- Born: Hermann Friedrich Fernando Roland Prinz zu Leiningen April 16, 1963 (age 62) Toronto, Ontario, Canada
- Spouse: Deborah Cully ​(m. 1987)​
- Children: 3
- Parents: Prince Karl of Leiningen (father); Princess Marie Louise of Bulgaria (mother);

= Hermann Leiningen =

Canadian banker and German prince (born 1963)
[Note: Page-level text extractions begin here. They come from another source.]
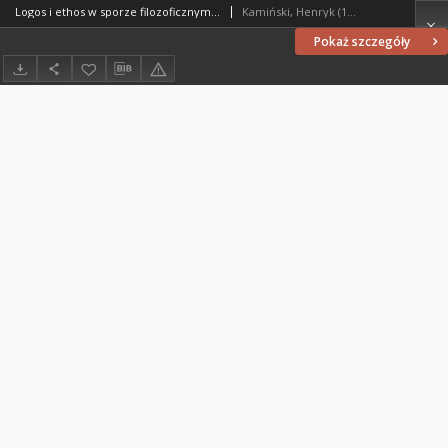
Logos i ethos w sporze filozoficznym : [recenzja]
Kamiński, Henryk (1941- )
Pokaż szczegóły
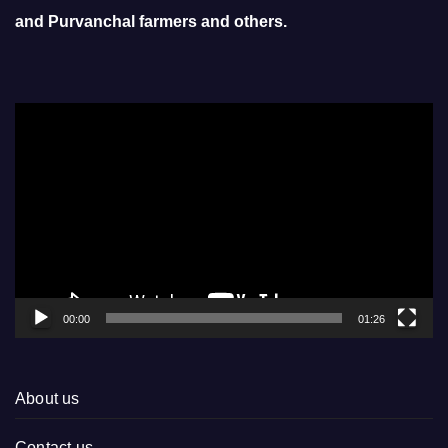
and Purvanchal farmers and others.
Video
Player
00:00
01:26
About us
Contact us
Prince Hermann Friedrich Fernando Roland of Leiningen (Hermann Friedrich Fernando Roland Prinz zu Leiningen; born April 16, 1963) is a Canadian banker and the younger son of Prince Karl of Leiningen and Princess Marie Louise of Bulgaria.

== Life ==
Leiningen was born in Toronto, Ontario. Through his mother, Leiningen is a grandson of King Boris III of Bulgaria, a great-grandson of King Victor Emmanuel III of Italy and great-great-grandson of King Nicholas of Montenegro. Through his father, he is a great-great-great-grandson of both Queen Victoria and Alexander II of Russia.

Leiningen is a financial analyst and banker, addressed as Mr. Hermann Leiningen professionally. As of 2015, Leiningen worked for a division of Royal Bank of Canada.
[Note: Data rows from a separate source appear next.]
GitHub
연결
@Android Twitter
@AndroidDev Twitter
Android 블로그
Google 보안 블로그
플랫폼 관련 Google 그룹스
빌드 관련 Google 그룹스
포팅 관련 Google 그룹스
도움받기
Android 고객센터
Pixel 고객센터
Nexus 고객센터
On 16 May 1987, Leiningen married Deborah Cully (born December 2, 1961). They have three daughters.

He actively participates in a number of Bulgarian initiatives, in events dedicated to the role of King Boris and the Bulgarian people in saving the Bulgarian Jews during the Holocaust. Prince Herman is an honorary member of the Board of Trustees of the H.C.V. Princess Marie Louise and of the King Boris and Queen Giovanna Fund who manages Vrana Palace in Sofia.